### WORK INSTRUCTION:
The expected output is each line below containing "каникул", copied in full.

### Stored data entries:

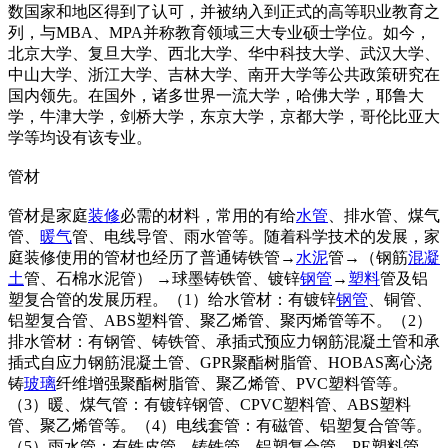
数国家和地区得到了认可，并被纳入到正式的高等职业教育之
列，与MBA、MPA并称教育领域三大专业硕士学位。如今，
北京大学、复旦大学、西北大学、华中科技大学、武汉大学、
中山大学、浙江大学、吉林大学、南开大学等公共政策研究在
国内领先。在国外，诸多世界一流大学，哈佛大学，耶鲁大
学，牛津大学，剑桥大学，东京大学，京都大学，哥伦比亚大
学等均设有该专业。
管材
管材是家庭
装修
必需的材料，常用的有给
水管
、排水管、煤气
管、
暖气
管、电线导管、雨水管等。随着科学技术的发展，家
庭装修使用的管材也经历了普通铸铁管→
水泥
管→（钢筋
混凝
土
管、石棉水泥管） →球墨铸铁管、镀锌
钢管
→
塑料
管及铝
塑复合管的发展历程。（1）给水管材：有镀锌
钢管
、铜管、
铝塑复合管、ABS塑料管、聚乙烯管、聚丙烯管等不。（2）
排水管材：有钢管、铸铁管、承插式预应力钢筋混凝土管和承
插式自应力钢筋混凝土管、GPR聚酯树脂管、HOBAS离心浇
铸
玻璃
纤维增强聚酯树脂管、聚乙烯管、PVC塑料管等。
（3）暖、煤气管：有镀锌钢管、CPVC塑料管、ABS塑料
管、聚乙烯管等。（4）电线套管：有磁管、铝塑复合管等。
（5）雨水管：有铁皮管、铸铁管、铝塑复合管、PE塑料管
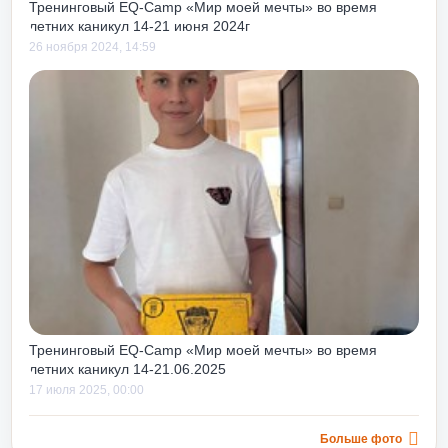
Тренинговый EQ-Camp «Мир моей мечты» во время
летних каникул 14-21 июня 2024г
26 ноября 2024, 14:59
Тренинговый EQ-Camp «Мир моей мечты» во время
летних каникул 14-21.06.2025
17 июля 2025, 00:00
Больше фото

### SOLUTION BELOW:
летних каникул 14-21 июня 2024г
летних каникул 14-21.06.2025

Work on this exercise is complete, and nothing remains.